Learner convenience functions
language_model_learner
language_model_learner (dls, arch, config=None, drop_mult=1.0, backwards=False, pretrained=True, pretrained_fnames=None, loss_func:Callable|None=None, opt_func:Optimizer|OptimWrapper=<function Adam>, lr:float|slice=0.001, splitter:Callable=<function trainable_params>, cbs:Callback|MutableSequence|None=None, metrics:Callable|MutableSequence|None=None, path:str|Path|None=None, model_dir:str|Path='models', wd:float|int|None=None, wd_bn_bias:bool=False, train_bn:bool=True, moms:tuple=(0.95, 0.85, 0.95), default_cbs:bool=True)
Create a Learner with a language model from dls and arch.
| Type | Default | Details | |
|---|---|---|---|
| dls | DataLoaders | DataLoaders containing fastai or PyTorch DataLoaders |
|
| arch | |||
| config | NoneType | None | |
| drop_mult | float | 1.0 | |
| backwards | bool | False | |
| pretrained | bool | True | |
| pretrained_fnames | NoneType | None | |
| loss_func | Optional | None | Loss function. Defaults to dls loss |
| opt_func | fastai.optimizer.Optimizer | fastai.optimizer.OptimWrapper | Adam | Optimization function for training |
| lr | float | slice | 0.001 | Default learning rate |
| splitter | Callable | trainable_params | Split model into parameter groups. Defaults to one parameter group |
| cbs | fastai.callback.core.Callback | collections.abc.MutableSequence | None | None | Callbacks to add to Learner |
| metrics | Union | None | Metrics to calculate on validation set |
| path | str | pathlib.Path | None | None | Parent directory to save, load, and export models.
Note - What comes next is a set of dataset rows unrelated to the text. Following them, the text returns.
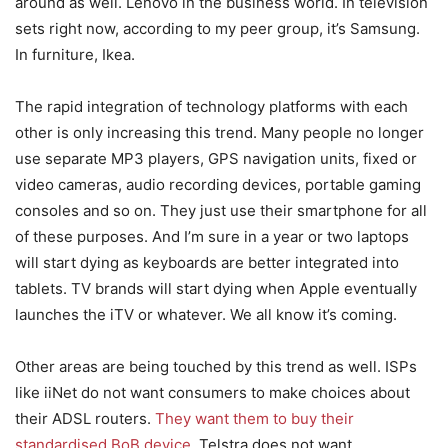
around as well. Lenovo in the business world. In television
sets right now, according to my peer group, it’s Samsung.
In furniture, Ikea.
The rapid integration of technology platforms with each
other is only increasing this trend. Many people no longer
use separate MP3 players, GPS navigation units, fixed or
video cameras, audio recording devices, portable gaming
consoles and so on. They just use their smartphone for all
of these purposes. And I’m sure in a year or two laptops
will start dying as keyboards are better integrated into
tablets. TV brands will start dying when Apple eventually
launches the iTV or whatever. We all know it’s coming.
Other areas are being touched by this trend as well. ISPs
like iiNet do not want consumers to make choices about
their ADSL routers.
They want them to buy their
standardised BoB device
. Telstra does not want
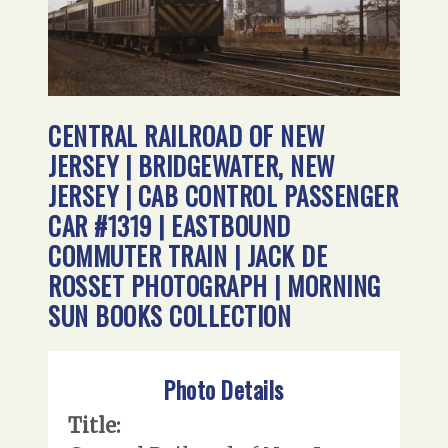
CENTRAL RAILROAD OF NEW
JERSEY | BRIDGEWATER, NEW
JERSEY | CAB CONTROL PASSENGER
CAR #1319 | EASTBOUND
COMMUTER TRAIN | JACK DE
ROSSET PHOTOGRAPH | MORNING
SUN BOOKS COLLECTION
Photo Details
Title:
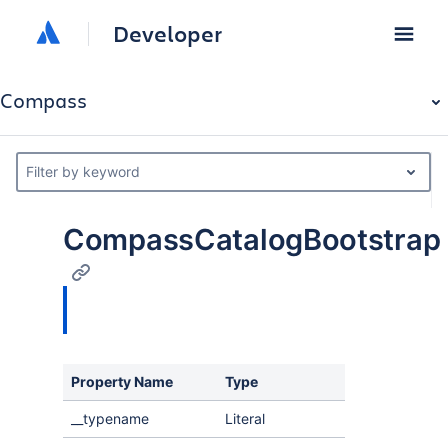
Developer
Compass
Filter by keyword
CompassCatalogBootstrap
Property Name
Type
__typename
Literal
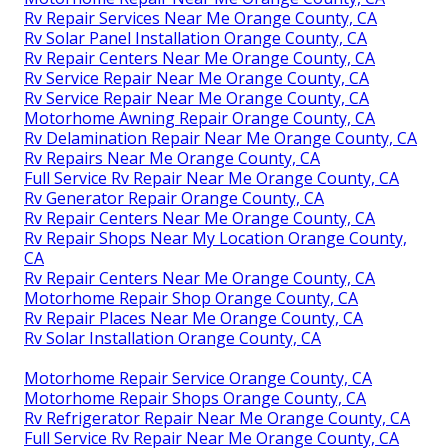
Rv Repair Services Near Me Orange County, CA
Rv Solar Panel Installation Orange County, CA
Rv Repair Centers Near Me Orange County, CA
Rv Service Repair Near Me Orange County, CA
Rv Service Repair Near Me Orange County, CA
Motorhome Awning Repair Orange County, CA
Rv Delamination Repair Near Me Orange County, CA
Rv Repairs Near Me Orange County, CA
Full Service Rv Repair Near Me Orange County, CA
Rv Generator Repair Orange County, CA
Rv Repair Centers Near Me Orange County, CA
Rv Repair Shops Near My Location Orange County,
CA
Rv Repair Centers Near Me Orange County, CA
Motorhome Repair Shop Orange County, CA
Rv Repair Places Near Me Orange County, CA
Rv Solar Installation Orange County, CA
Motorhome Repair Service Orange County, CA
Motorhome Repair Shops Orange County, CA
Rv Refrigerator Repair Near Me Orange County, CA
Full Service Rv Repair Near Me Orange County, CA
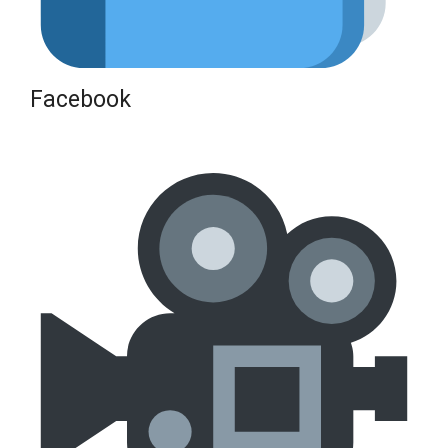
Facebook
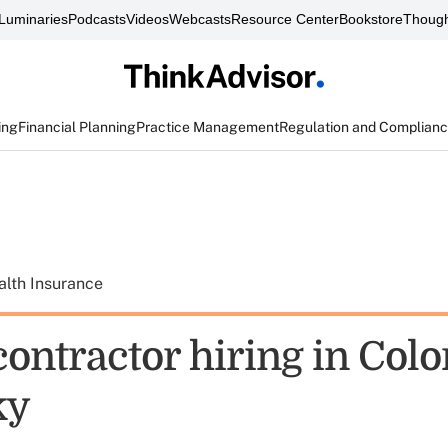
Luminaries
Podcasts
Videos
Webcasts
Resource Center
Bookstore
Though
ing
Financial Planning
Practice Management
Regulation and Complian
alth Insurance
ontractor hiring in Colo
ky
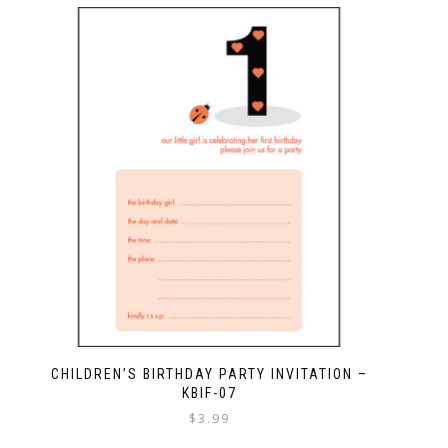
CHILDREN’S BIRTHDAY PARTY INVITATION –
KBIF-07
$
3.99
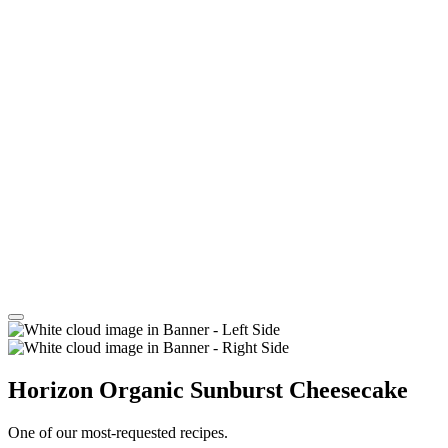
Horizon Organic Sunburst Cheesecake
One of our most-requested recipes.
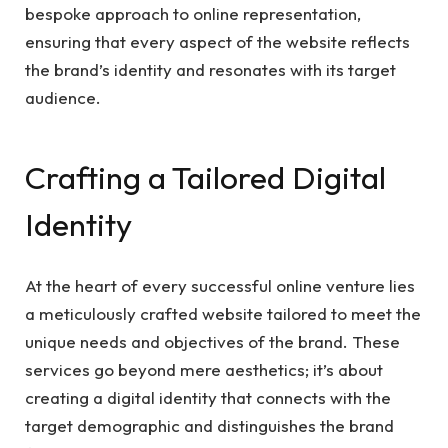
bespoke approach to online representation,
ensuring that every aspect of the website reflects
the brand’s identity and resonates with its target
audience.
Crafting a Tailored Digital
Identity
At the heart of every successful online venture lies
a meticulously crafted website tailored to meet the
unique needs and objectives of the brand. These
services go beyond mere aesthetics; it’s about
creating a digital identity that connects with the
target demographic and distinguishes the brand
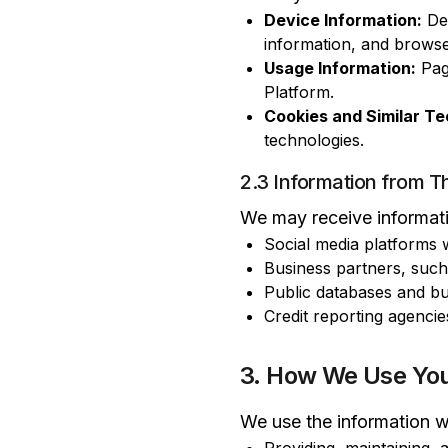
Device Information:
Dev
information, and browse
Usage Information:
Page
Platform.
Cookies and Similar Te
technologies.
2.3 Information from Th
We may receive informatio
Social media platforms
Business partners, such
Public databases and bu
Credit reporting agencie
3. How We Use You
We use the information we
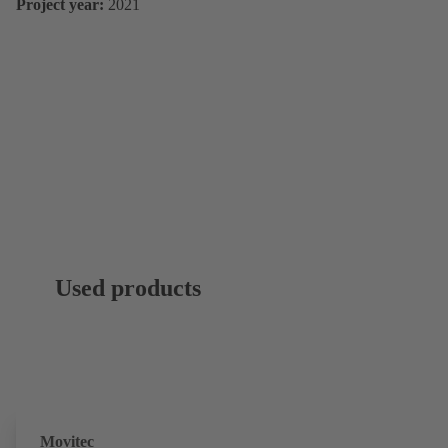
Project year:
2021
Used products
Movitec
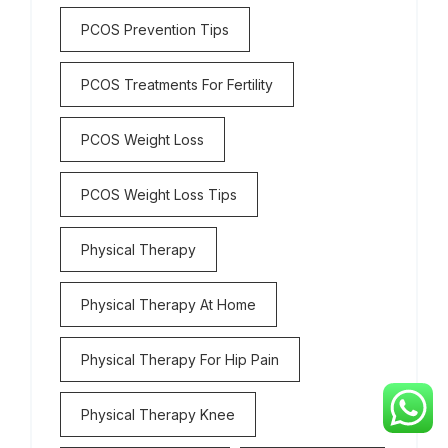
PCOS Prevention Tips
PCOS Treatments For Fertility
PCOS Weight Loss
PCOS Weight Loss Tips
Physical Therapy
Physical Therapy At Home
Physical Therapy For Hip Pain
Physical Therapy Knee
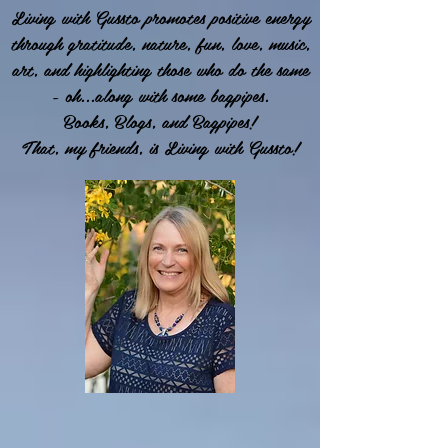
Living with Gussto promotes positive energy
through gratitude, nature, fun, love, music,
art, and highlighting those who do the same
- oh...along with some bagpipes.
Books, Blogs, and Bagpipes!
That, my friends, is Living with Gussto!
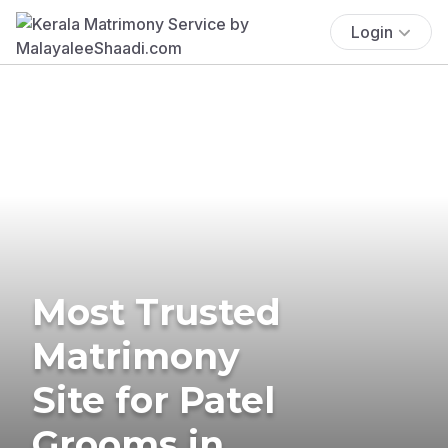
Login
Most Trusted
Matrimony
Site for Patel
Grooms in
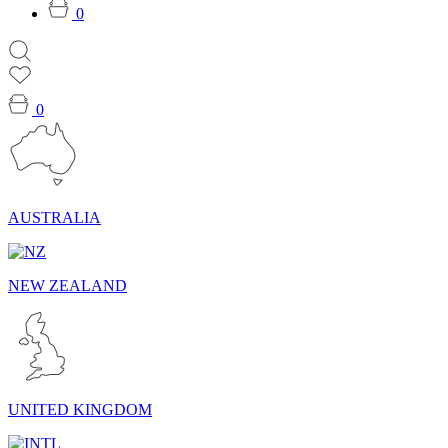
0
0
AUSTRALIA
NEW ZEALAND
UNITED KINGDOM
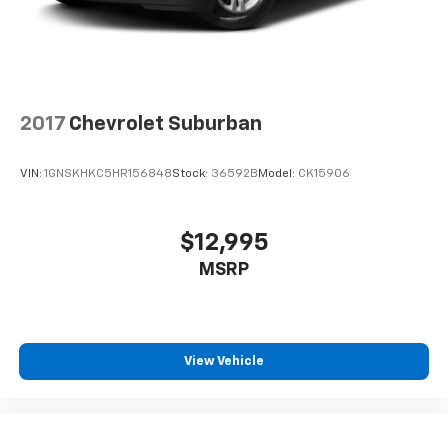
2017
Chevrolet Suburban
VIN:
1GNSKHKC5HR156848
Stock:
36592B
Model:
CK15906
$12,995
MSRP
View Vehicle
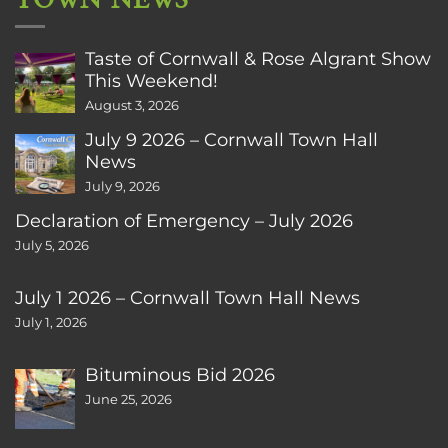
Taste of Cornwall & Rose Algrant Show
This Weekend!
August 3, 2026
July 9 2026 – Cornwall Town Hall
News
July 9, 2026
Declaration of Emergency – July 2026
July 5, 2026
July 1 2026 – Cornwall Town Hall News
July 1, 2026
Bituminous Bid 2026
June 25, 2026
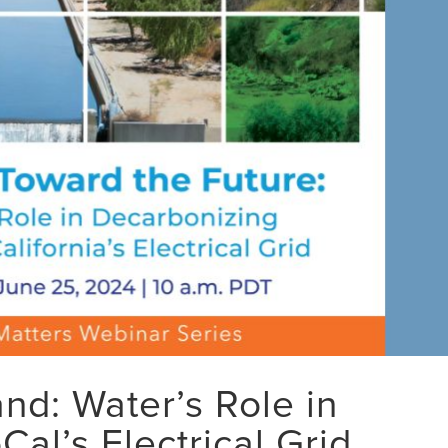
d: Water’s Role in
al’s Electrical Grid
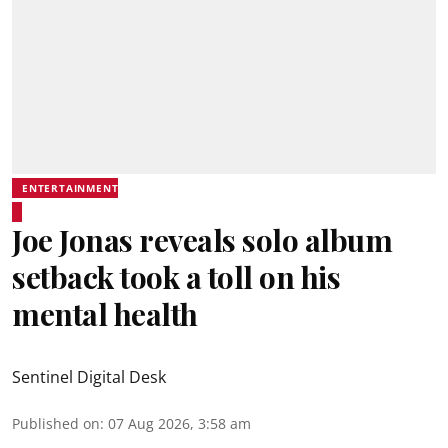
ENTERTAINMENT
Joe Jonas reveals solo album
setback took a toll on his
mental health
Sentinel Digital Desk
Published on
:
07 Aug 2026, 3:58 am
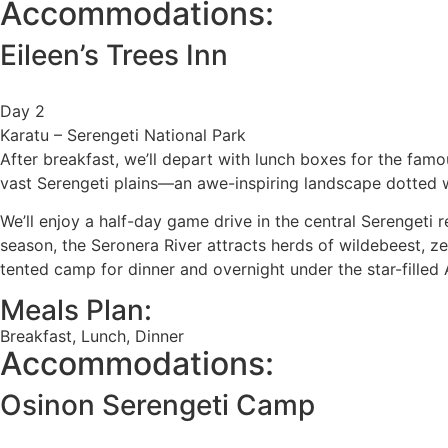
Accommodations:
Eileen’s Trees Inn
Day 2
Karatu – Serengeti National Park
After breakfast, we’ll depart with lunch boxes for the fam
vast Serengeti plains—an awe-inspiring landscape dotted wi
We’ll enjoy a half-day game drive in the central Serengeti 
season, the Seronera River attracts herds of wildebeest, zeb
tented camp for dinner and overnight under the star-filled 
Meals Plan:
Breakfast, Lunch, Dinner
Accommodations:
Osinon Serengeti Camp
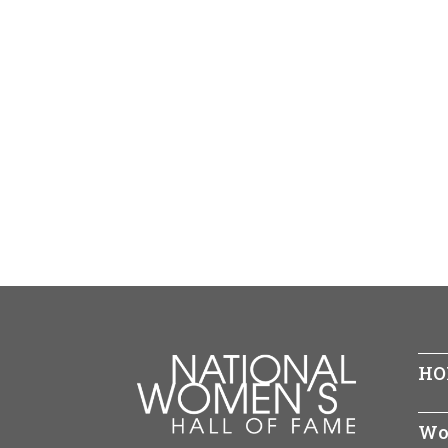
HO
Wo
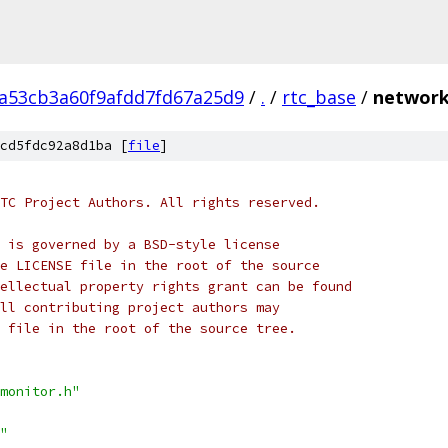
2a53cb3a60f9afdd7fd67a25d9
/
.
/
rtc_base
/
network
cd5fdc92a8d1ba [
file
]
TC Project Authors. All rights reserved.
 is governed by a BSD-style license
e LICENSE file in the root of the source
ellectual property rights grant can be found
ll contributing project authors may
 file in the root of the source tree.
monitor.h"
"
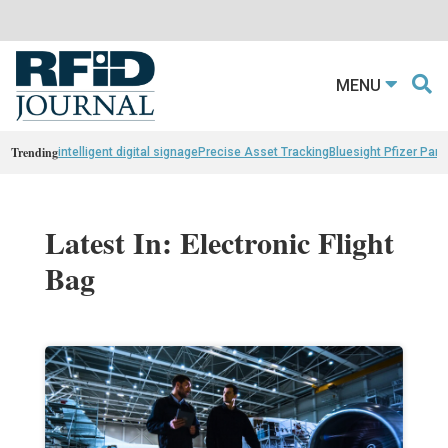
MENU
Trending
intelligent digital signage
Precise Asset Tracking
Bluesight Pfizer Part
Latest In: Electronic Flight
Bag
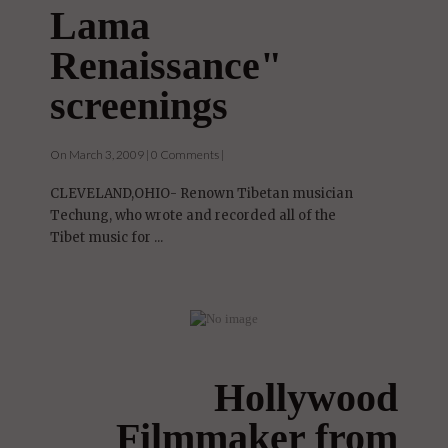
Lama
Renaissance"
screenings
On March 3, 2009 | 0 Comments |
CLEVELAND,OHIO- Renown Tibetan musician
Techung, who wrote and recorded all of the
Tibet music for ...
Hollywood
Filmmaker from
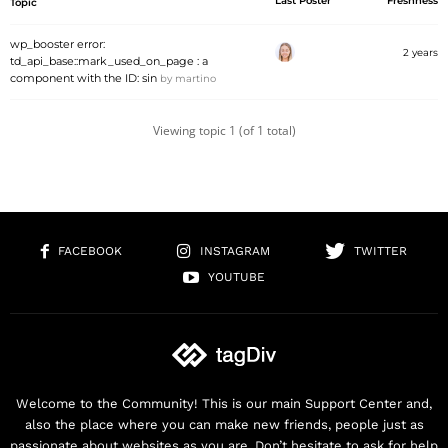
Last Poster
Freshness
Topic
wp_booster error:
2 years
td_api_base::mark_used_on_page : a
component with the ID: sin
by
martino
Viewing topic 1 (of 1 total)
FACEBOOK
INSTAGRAM
TWITTER
YOUTUBE
Welcome to the Community! This is our main Support Center and,
also the place where you can make new friends, people just as
passionate about websites as you are. Don’t hesitate to ask for help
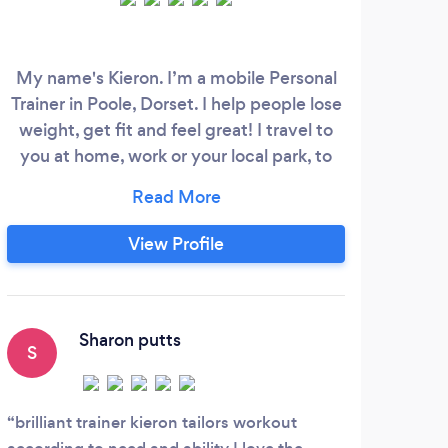
My name's Kieron. I’m a mobile Personal
Rich
Trainer in Poole, Dorset. I help people lose
coac
weight, get fit and feel great! I travel to
of 
you at home, work or your local park, to
profe
provide my personal training services. I
all 
am based in Poole, also able to cover
Mari
areas such as Sandbanks, Bournemouth,
run
View Profile
Upton and Wareham. Why choose
att
personal training with me? • Look better -
He i
Need to lose weight and get in shape?
Sharon putts
S
A
brilliant trainer kieron tailors workout
Rich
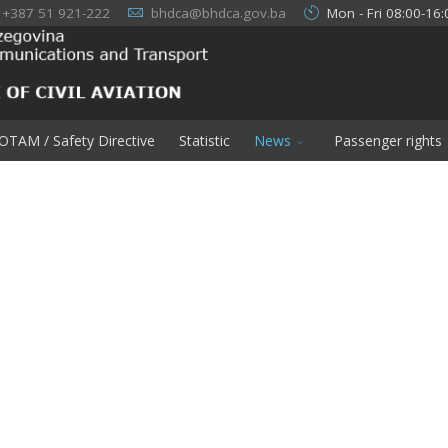
+387 51 921-222
bhdca@bhdca.gov.ba
Mon - Fri 08:00-16:
OTAM / Safety Directive
Statistic
News
Passenger rights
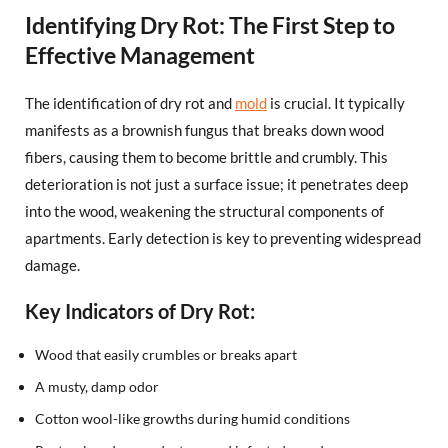
Identifying Dry Rot: The First Step to
Effective Management
The identification of dry rot and
mold
is crucial. It typically
manifests as a brownish fungus that breaks down wood
fibers, causing them to become brittle and crumbly. This
deterioration is not just a surface issue; it penetrates deep
into the wood, weakening the structural components of
apartments. Early detection is key to preventing widespread
damage.
Key Indicators of Dry Rot:
Wood that easily crumbles or breaks apart
A musty, damp odor
Cotton wool-like growths during humid conditions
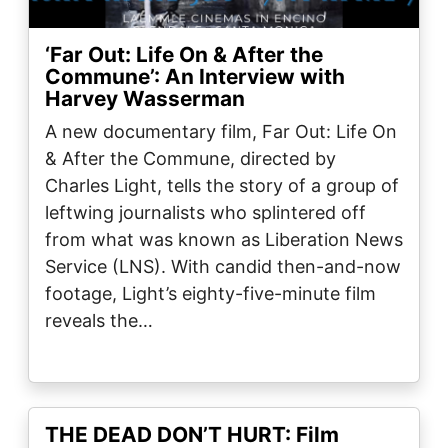
‘Far Out: Life On & After the
Commune’: An Interview with
Harvey Wasserman
A new documentary film, Far Out: Life On
& After the Commune, directed by
Charles Light, tells the story of a group of
leftwing journalists who splintered off
from what was known as Liberation News
Service (LNS). With candid then-and-now
footage, Light’s eighty-five-minute film
reveals the…
THE DEAD DON’T HURT: Film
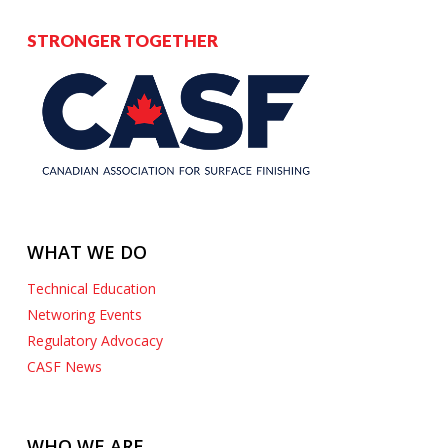
STRONGER TOGETHER
WHAT WE DO
Technical Education
Networing Events
Regulatory Advocacy
CASF News
WHO WE ARE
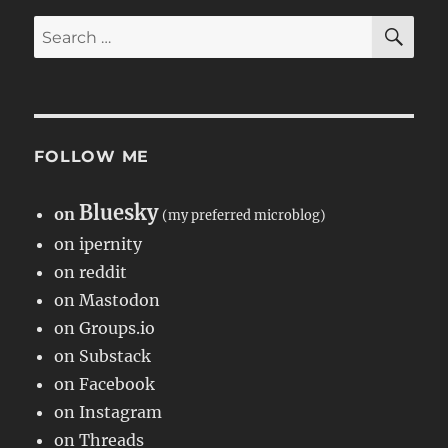
SE
Search
for:
FOLLOW ME
Bluesky
on
(my preferred microblog)
on ipernity
on reddit
on Mastodon
on Groups.io
on Substack
on Facebook
on Instagram
on Threads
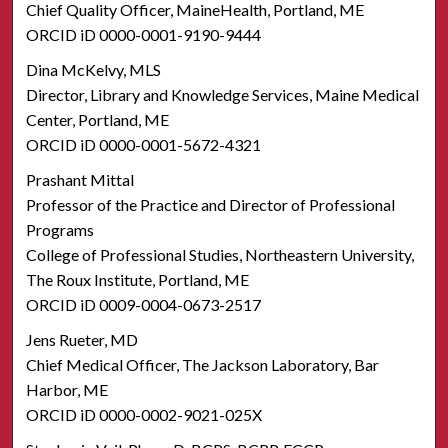
Chief Quality Officer, MaineHealth, Portland, ME
ORCID iD 0000-0001-9190-9444
Dina McKelvy, MLS
Director, Library and Knowledge Services, Maine Medical
Center, Portland, ME
ORCID iD 0000-0001-5672-4321
Prashant Mittal
Professor of the Practice and Director of Professional
Programs
College of Professional Studies, Northeastern University,
The Roux Institute, Portland, ME
ORCID iD 0009-0004-0673-2517
Jens Rueter, MD
Chief Medical Officer, The Jackson Laboratory, Bar
Harbor, ME
ORCID iD 0000-0002-9021-025X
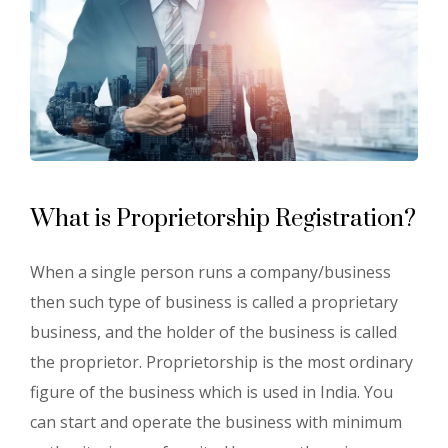
What is Proprietorship Registration?
When a single person runs a company/business
then such type of business is called a proprietary
business, and the holder of the business is called
the proprietor. Proprietorship is the most ordinary
figure of the business which is used in India. You
can start and operate the business with minimum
Defaults to dls path |
| model_dir | str | pathlib.Path | models | Subdirectory to save and load models |
| wd | float | int | None | None | Default weight decay |
| wd_bn_bias | bool | False | Apply weight decay to normalization and bias parameters |
| train_bn | bool | True | Train frozen normalization layers |
| moms | tuple | (0.95, 0.85, 0.95) | Default momentum for schedulers |
| default_cbs | bool | True | Include default Callbacks |
You can use the config to customize the architecture used (change the values from awd_lstm_lm_config for this), pretrained will use fastai’s pretrained model for this arch (if available) or you can pass specific pretrained_fnames containing your own pretrained model and the corresponding vocabulary. All other arguments are passed to Learner.
path = untar_data(URLs.IMDB_SAMPLE)
df = pd.read_csv(path/'texts.csv')
dls = TextDataLoaders.from_df(df, path=path, text_col='text', is_lm=True, valid_col='is_valid')
learn = language_model_learner(dls, AWD_LSTM)You can then use the .predict method to generate new text.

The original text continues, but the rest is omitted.